Data listing Block Start

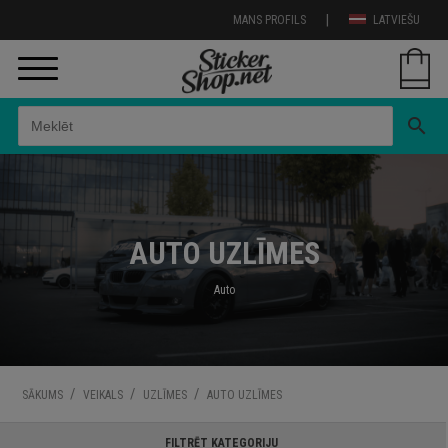
|
MANS PROFILS
LATVIEŠU
search
AUTO UZLĪMES
Auto
/
/
/
SĀKUMS
VEIKALS
UZLĪMES
AUTO UZLĪMES
FILTRĒT KATEGORIJU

Data listing Block End

» **Exercise**
Leaving the pictures out, set down all of the data again exactly.

» **Task answer**
|
MANS PROFILS
LATVIEŠU
search
AUTO UZLĪMES
Auto
/
/
/
SĀKUMS
VEIKALS
UZLĪMES
AUTO UZLĪMES
FILTRĒT KATEGORIJU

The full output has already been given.